Two KU professors say influx of minors at the border requires difficult solutions

Two Kansas University professors say that stopping the flow into the United States of unaccompanied minors from Central America will require tough policy choices, made more difficult by a highly politicized environment.

“These children are caught in a policy vacuum, but this vacuum has been 25 years in the making,” said Ruben Flores, an associate professor in American Studies whose research focuses on Latin American migration to the United States.

More than 52,000 unaccompanied minors, mostly from El Salvador, Honduras and Guatemala, have surrendered or been apprehended this year by the Border Patrol on the southern border.

Republicans have blamed President Barack Obama, saying the president’s policies, including a program that allows those who came to the U.S. as children before 2007 to apply for deportation deferrals, have encouraged minors to try to enter the U.S. The Obama administration has said escalating drug violence and crime in Central America are causing parents to send their children north.

But Flores said the migration is a symptom of a more long-term problem: the erosion of labor protections in the United States. He added that until policymakers address that, the migration will continue.

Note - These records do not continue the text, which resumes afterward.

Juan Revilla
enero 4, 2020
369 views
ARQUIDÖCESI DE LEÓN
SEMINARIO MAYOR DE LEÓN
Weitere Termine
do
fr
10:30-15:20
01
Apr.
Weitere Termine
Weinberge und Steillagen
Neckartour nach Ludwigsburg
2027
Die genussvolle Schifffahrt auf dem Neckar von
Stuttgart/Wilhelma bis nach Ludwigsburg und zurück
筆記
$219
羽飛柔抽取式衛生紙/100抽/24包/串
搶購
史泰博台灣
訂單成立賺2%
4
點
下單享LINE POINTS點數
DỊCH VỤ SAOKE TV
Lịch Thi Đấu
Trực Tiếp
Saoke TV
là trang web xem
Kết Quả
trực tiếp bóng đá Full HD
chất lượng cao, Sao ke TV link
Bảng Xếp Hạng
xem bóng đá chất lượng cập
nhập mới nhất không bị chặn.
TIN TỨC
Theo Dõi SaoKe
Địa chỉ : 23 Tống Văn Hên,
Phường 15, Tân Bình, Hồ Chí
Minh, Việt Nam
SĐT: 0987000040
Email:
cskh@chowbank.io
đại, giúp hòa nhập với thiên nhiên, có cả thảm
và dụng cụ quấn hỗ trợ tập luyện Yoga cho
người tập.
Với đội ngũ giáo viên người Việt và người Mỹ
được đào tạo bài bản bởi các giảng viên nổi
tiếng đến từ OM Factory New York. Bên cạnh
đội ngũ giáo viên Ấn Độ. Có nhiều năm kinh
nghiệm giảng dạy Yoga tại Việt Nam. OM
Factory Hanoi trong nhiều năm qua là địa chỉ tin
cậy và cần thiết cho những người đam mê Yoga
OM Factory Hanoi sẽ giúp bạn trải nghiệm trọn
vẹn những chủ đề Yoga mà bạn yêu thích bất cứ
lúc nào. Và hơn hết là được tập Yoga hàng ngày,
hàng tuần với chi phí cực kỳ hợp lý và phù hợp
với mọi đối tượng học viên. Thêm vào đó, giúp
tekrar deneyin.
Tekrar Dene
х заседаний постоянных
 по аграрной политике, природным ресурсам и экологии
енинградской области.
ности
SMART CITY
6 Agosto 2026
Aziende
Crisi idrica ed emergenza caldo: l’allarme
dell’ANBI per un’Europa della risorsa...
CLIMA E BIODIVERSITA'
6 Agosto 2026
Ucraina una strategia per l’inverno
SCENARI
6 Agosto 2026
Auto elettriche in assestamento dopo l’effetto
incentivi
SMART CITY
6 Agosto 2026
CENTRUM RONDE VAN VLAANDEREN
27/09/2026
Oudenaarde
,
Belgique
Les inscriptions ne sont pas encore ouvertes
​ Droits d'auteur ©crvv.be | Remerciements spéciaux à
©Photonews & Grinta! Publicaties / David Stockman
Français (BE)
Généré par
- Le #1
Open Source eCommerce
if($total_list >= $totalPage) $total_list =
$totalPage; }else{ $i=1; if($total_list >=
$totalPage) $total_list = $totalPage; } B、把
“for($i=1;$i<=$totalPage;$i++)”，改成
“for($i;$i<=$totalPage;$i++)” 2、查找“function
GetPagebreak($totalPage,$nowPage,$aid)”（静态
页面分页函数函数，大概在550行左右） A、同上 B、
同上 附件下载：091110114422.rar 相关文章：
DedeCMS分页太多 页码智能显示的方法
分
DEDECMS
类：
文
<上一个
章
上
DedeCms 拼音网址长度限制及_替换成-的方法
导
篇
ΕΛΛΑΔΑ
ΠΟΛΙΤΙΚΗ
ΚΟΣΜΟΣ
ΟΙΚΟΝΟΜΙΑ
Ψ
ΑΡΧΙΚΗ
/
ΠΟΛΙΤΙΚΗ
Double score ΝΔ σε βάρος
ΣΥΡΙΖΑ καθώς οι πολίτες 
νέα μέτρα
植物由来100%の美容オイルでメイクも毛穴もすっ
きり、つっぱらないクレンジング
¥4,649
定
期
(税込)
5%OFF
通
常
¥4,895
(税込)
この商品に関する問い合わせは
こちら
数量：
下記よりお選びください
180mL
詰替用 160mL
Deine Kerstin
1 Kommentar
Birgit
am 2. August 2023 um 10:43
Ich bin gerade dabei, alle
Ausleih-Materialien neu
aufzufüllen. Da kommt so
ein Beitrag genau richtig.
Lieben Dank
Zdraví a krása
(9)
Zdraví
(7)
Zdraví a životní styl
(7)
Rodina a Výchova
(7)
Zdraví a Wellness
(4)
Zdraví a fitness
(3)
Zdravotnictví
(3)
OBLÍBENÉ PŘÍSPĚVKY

“Underneath it all, you have the flow of people into the United States who can work for less money and who are not entitled to citizenship. So you have a class of laborers producing for America but who aren’t demanding the resources back,” he said.

For decades, the necessary policy and diplomacy work between the U.S. and Latin America hasn’t happened, he argued, in part because in recent years, the United States’ attention has been diverted by concerns about terrorism.

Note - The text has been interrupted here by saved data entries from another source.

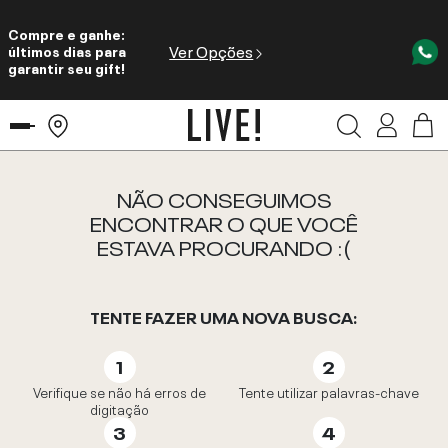
Compre e ganhe:
Ver Opções
últimos dias para
garantir seu gift!
NÃO CONSEGUIMOS
ENCONTRAR O QUE VOCÊ
ESTAVA PROCURANDO :(
TENTE FAZER UMA NOVA BUSCA:
Verifique se não há erros de
Tente utilizar palavras-chave
digitação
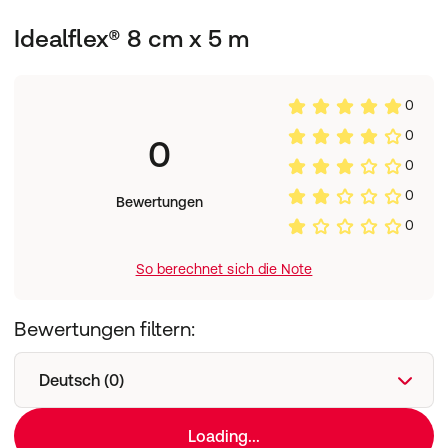
Idealflex® 8 cm x 5 m
0
0
0
0
0
Bewertungen
0
So berechnet sich die Note
Bewertungen filtern:
Deutsch (0)
Loading...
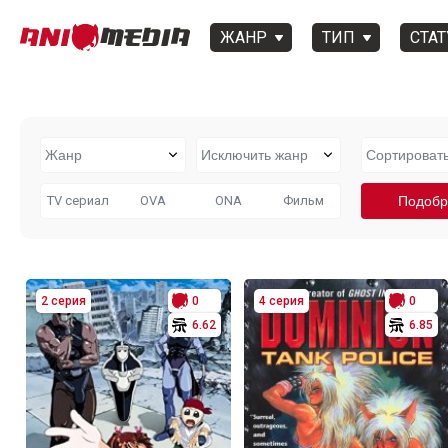
ЖАНР
ТИП
СТАТ
TV сериал
OVA
ONA
Фильм
2 серия
0
4 серия
0
6.62
6.85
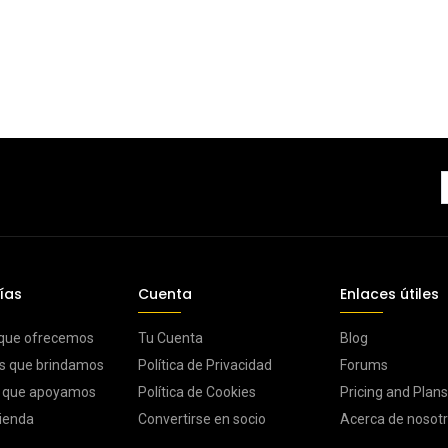
ías
Cuenta
Enlaces útiles
 que ofrecemos
Tu Cuenta
Blog
s que brindamos
Política de Privacidad
Forums
s que apoyamos
Política de Cookies
Pricing and Plans
ienda
Convertirse en socio
Acerca de nosot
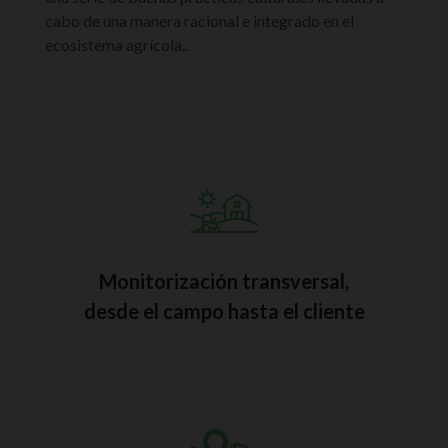
cabo de una manera racional e integrado en el
ecosistema agrícola..
Monitorización transversal,
desde el campo hasta el cliente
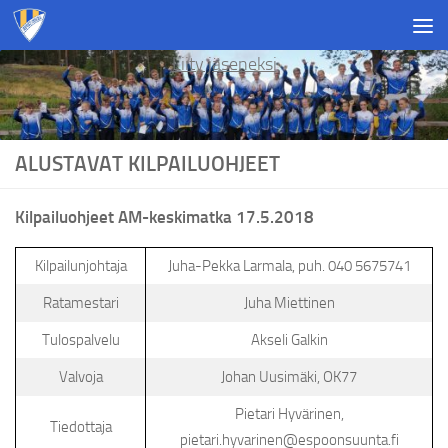
Skip to content
Liity jäseneksi
ALUSTAVAT KILPAILUOHJEET
Kilpailuohjeet AM-keskimatka 17.5.2018
Kilpailunjohtaja
Juha-Pekka Larmala, puh. 040 5675741
Ratamestari
Juha Miettinen
Tulospalvelu
Akseli Galkin
Valvoja
Johan Uusimäki, OK77
Pietari Hyvärinen,
Tiedottaja
pietari.hyvarinen@espoonsuunta.fi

“In the absence of that continuing conversation about what we do structurally about migration, it is just no surprise we are going to see these flash points,” he said.

Bartholomew Dean, associate professor of anthropology, said one of the causes behind the influx of undocumented migrants is the drug networks and violence in their native countries.

Dean, who has had considerable experience in the field of immigration law in Mexico and Peru, said the U.S. war on drugs has backfired somewhat because by going after drug kingpins, the U.S. creates power vacuums that lead to more violence.

Dean said another problem is that Obama’s proposal to spend $3.7 billion to deal with the influx of minors includes only $300 million in “getting to the causes of why people are fleeing.”

Obama’s proposal includes $1.8 billion to provide care for the children; $1.5 billion for detention and removal of undocumented migrants; $300 million for repatriation and strengthening the border; and $64 million for additional immigration legal teams.